■ ABOUT THIS EXERCISE ■
Copy the lines below exactly, starting at the one with "уредниците на партизанската" and ending at the one with "Tag über angenehm.", and leave out any picture.

** Opening RECORDS SHOWN block **

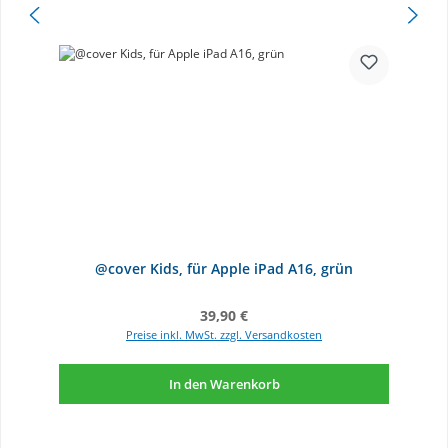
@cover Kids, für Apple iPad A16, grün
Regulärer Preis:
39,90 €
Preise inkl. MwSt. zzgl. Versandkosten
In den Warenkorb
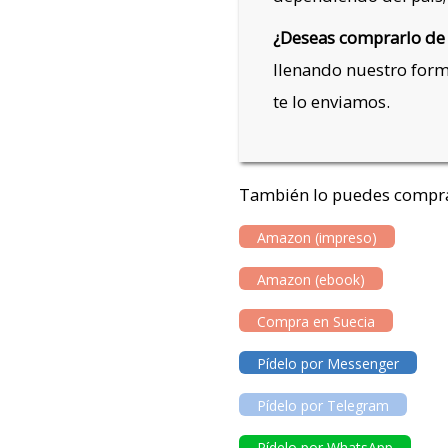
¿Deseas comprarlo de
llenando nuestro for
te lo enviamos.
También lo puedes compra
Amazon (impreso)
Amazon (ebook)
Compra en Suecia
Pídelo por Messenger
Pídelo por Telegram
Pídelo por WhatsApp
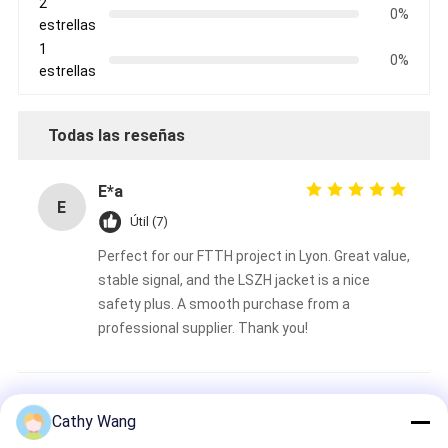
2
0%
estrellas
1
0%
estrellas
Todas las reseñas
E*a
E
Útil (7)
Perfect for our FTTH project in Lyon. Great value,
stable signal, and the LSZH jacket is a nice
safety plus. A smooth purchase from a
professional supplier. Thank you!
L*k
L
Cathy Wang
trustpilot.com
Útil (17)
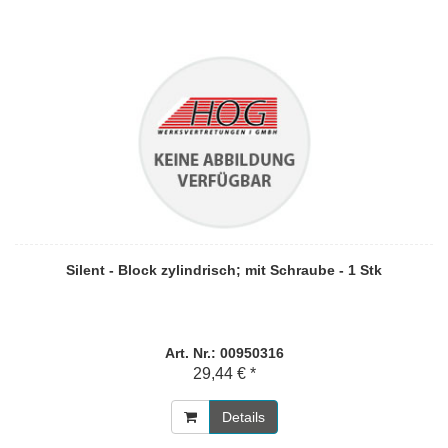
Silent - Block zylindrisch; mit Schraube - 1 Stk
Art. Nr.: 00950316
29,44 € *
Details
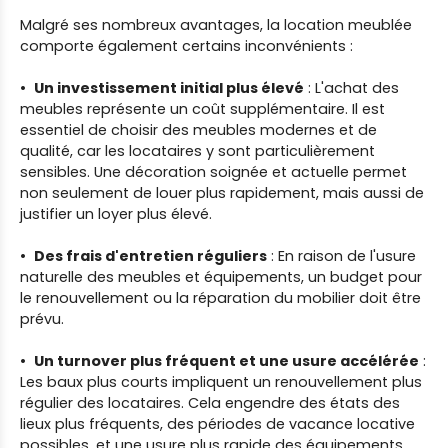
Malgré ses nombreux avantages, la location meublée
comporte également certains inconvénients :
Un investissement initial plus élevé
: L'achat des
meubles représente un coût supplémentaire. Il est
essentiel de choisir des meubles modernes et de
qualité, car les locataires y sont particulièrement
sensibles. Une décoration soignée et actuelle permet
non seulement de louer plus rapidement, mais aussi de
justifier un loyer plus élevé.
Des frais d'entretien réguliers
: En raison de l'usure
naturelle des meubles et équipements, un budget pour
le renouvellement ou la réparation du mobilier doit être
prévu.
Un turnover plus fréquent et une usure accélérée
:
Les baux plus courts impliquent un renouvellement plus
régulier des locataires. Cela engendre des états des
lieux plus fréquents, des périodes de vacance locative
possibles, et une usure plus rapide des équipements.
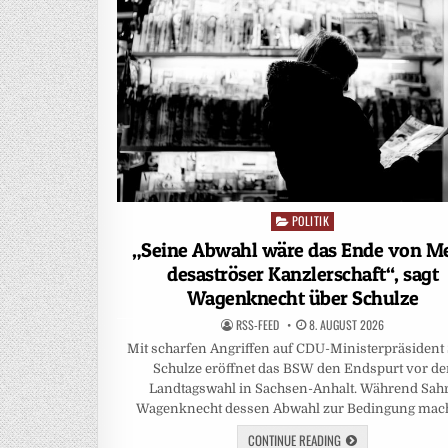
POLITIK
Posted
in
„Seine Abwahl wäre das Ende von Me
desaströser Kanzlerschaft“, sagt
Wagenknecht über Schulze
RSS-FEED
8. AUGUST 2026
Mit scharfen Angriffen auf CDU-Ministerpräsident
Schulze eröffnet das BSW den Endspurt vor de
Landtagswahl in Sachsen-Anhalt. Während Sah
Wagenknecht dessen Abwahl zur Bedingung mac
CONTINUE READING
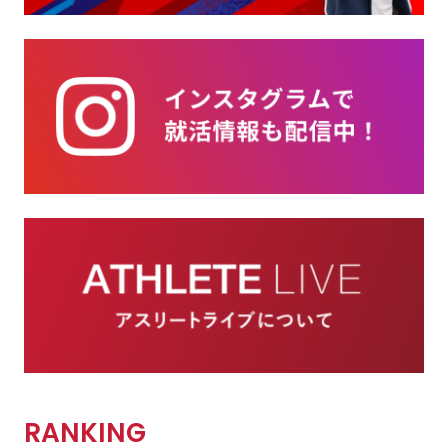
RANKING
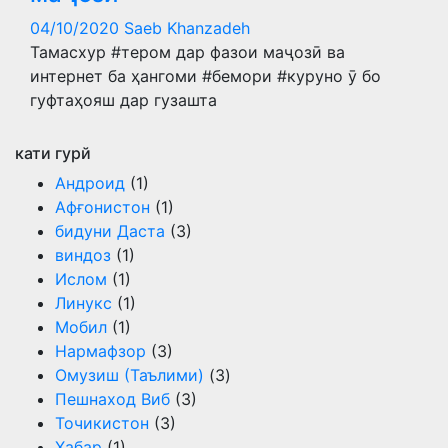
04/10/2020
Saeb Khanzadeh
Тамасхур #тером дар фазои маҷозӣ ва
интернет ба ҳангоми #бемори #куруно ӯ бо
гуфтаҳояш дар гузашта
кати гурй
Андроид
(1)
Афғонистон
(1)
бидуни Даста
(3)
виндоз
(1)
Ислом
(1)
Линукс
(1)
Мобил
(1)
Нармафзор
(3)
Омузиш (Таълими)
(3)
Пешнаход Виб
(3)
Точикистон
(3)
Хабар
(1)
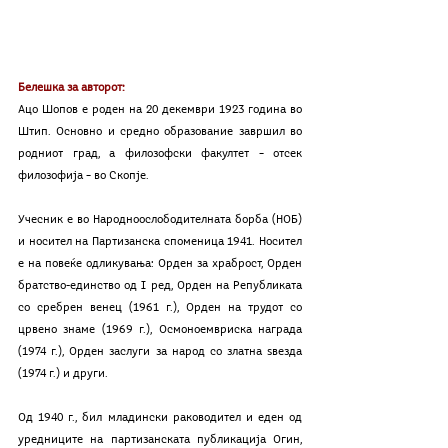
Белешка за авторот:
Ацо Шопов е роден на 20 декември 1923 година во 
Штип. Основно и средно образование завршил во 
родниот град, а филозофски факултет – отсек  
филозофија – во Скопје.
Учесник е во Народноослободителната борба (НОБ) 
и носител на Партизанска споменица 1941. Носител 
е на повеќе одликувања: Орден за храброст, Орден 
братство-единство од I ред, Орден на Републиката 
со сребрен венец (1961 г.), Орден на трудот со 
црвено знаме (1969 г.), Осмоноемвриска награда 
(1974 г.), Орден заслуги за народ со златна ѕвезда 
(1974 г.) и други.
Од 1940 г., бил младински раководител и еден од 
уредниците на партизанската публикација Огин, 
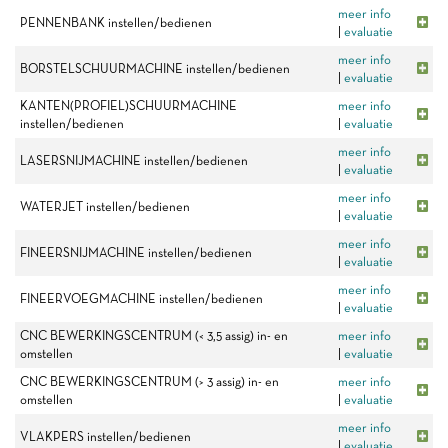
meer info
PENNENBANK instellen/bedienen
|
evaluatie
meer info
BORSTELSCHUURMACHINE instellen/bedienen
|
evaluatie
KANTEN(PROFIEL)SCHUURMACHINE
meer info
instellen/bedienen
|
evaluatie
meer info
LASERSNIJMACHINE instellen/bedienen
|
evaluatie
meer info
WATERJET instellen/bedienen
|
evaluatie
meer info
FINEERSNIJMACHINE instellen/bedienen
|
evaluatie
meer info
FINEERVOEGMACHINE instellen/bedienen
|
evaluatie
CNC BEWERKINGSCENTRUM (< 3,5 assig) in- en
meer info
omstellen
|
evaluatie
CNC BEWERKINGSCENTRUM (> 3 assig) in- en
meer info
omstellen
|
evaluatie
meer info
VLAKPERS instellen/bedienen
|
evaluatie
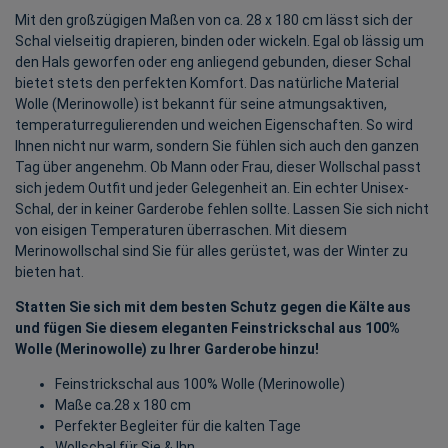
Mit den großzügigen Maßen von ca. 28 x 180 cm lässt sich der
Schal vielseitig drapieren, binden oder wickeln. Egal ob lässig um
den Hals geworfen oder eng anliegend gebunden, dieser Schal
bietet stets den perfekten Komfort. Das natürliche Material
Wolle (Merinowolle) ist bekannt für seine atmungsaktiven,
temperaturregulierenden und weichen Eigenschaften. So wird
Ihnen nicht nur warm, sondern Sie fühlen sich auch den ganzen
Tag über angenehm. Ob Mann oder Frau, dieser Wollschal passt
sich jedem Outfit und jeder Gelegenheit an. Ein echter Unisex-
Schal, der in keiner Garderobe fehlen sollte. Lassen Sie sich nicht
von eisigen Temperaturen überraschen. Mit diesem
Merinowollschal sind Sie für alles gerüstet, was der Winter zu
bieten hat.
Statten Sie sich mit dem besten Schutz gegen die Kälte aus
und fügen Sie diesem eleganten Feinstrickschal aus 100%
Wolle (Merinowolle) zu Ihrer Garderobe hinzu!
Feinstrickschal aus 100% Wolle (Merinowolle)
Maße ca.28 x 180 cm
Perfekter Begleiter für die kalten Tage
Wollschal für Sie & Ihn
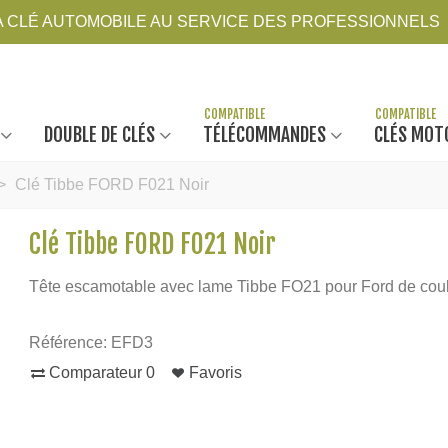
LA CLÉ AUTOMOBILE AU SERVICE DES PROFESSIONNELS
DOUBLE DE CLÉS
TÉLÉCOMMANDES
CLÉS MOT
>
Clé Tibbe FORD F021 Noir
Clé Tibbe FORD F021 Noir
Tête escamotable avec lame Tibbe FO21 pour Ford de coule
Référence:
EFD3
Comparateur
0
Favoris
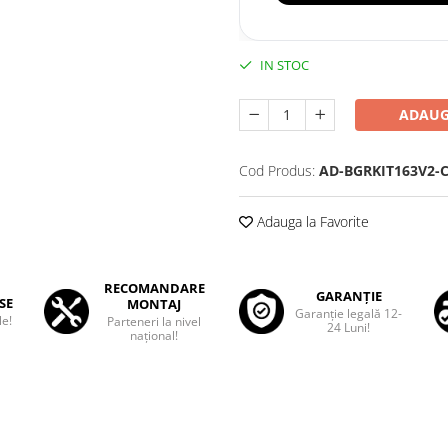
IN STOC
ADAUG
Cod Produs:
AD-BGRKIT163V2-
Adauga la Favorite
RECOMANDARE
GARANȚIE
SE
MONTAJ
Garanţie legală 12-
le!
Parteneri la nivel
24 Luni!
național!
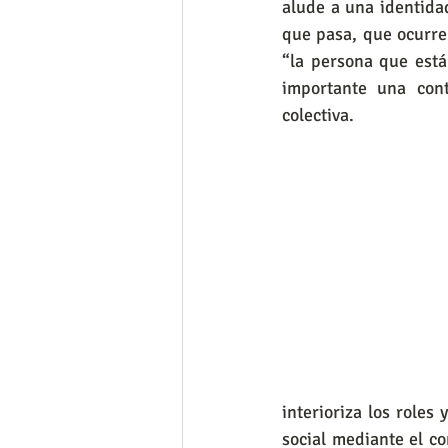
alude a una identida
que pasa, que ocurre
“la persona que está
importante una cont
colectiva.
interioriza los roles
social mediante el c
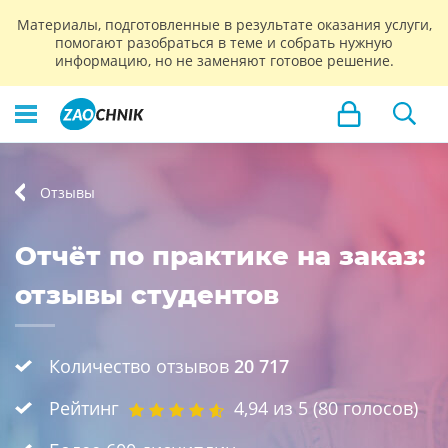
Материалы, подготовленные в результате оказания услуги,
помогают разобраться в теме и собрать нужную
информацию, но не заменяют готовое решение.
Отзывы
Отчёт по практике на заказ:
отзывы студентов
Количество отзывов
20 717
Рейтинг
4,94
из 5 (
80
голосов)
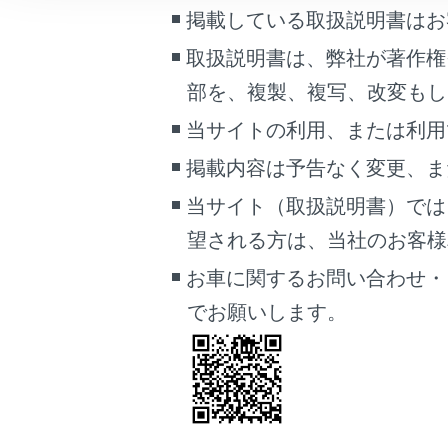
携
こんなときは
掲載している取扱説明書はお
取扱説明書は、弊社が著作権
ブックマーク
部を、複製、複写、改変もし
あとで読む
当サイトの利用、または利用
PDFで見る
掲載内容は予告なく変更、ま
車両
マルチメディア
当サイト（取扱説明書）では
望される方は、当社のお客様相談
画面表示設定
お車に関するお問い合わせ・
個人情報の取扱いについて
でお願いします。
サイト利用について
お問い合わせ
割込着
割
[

** Closing RECORDS SHOWN block **

■ TASK OUTPUT ■
уредниците на партизанската публикација Огин, 
meer info
PENNENBANK instellen/bedienen
|
evaluatie
meer info
BORSTELSCHUURMACHINE instellen/bedienen
|
evaluatie
KANTEN(PROFIEL)SCHUURMACHINE
meer info
instellen/bedienen
|
evaluatie
meer info
LASERSNIJMACHINE instellen/bedienen
|
evaluatie
meer info
WATERJET instellen/bedienen
|
evaluatie
meer info
FINEERSNIJMACHINE instellen/bedienen
|
evaluatie
meer info
FINEERVOEGMACHINE instellen/bedienen
|
evaluatie
CNC BEWERKINGSCENTRUM (< 3,5 assig) in- en
meer info
omstellen
|
evaluatie
CNC BEWERKINGSCENTRUM (> 3 assig) in- en
meer info
omstellen
|
evaluatie
meer info
VLAKPERS instellen/bedienen
|
evaluatie
Mit den großzügigen Maßen von ca. 28 x 180 cm lässt sich der
Schal vielseitig drapieren, binden oder wickeln. Egal ob lässig um
den Hals geworfen oder eng anliegend gebunden, dieser Schal
bietet stets den perfekten Komfort. Das natürliche Material
Wolle (Merinowolle) ist bekannt für seine atmungsaktiven,
temperaturregulierenden und weichen Eigenschaften. So wird
Ihnen nicht nur warm, sondern Sie fühlen sich auch den ganzen
Tag über angenehm. Ob Mann oder Frau, dieser Wollschal passt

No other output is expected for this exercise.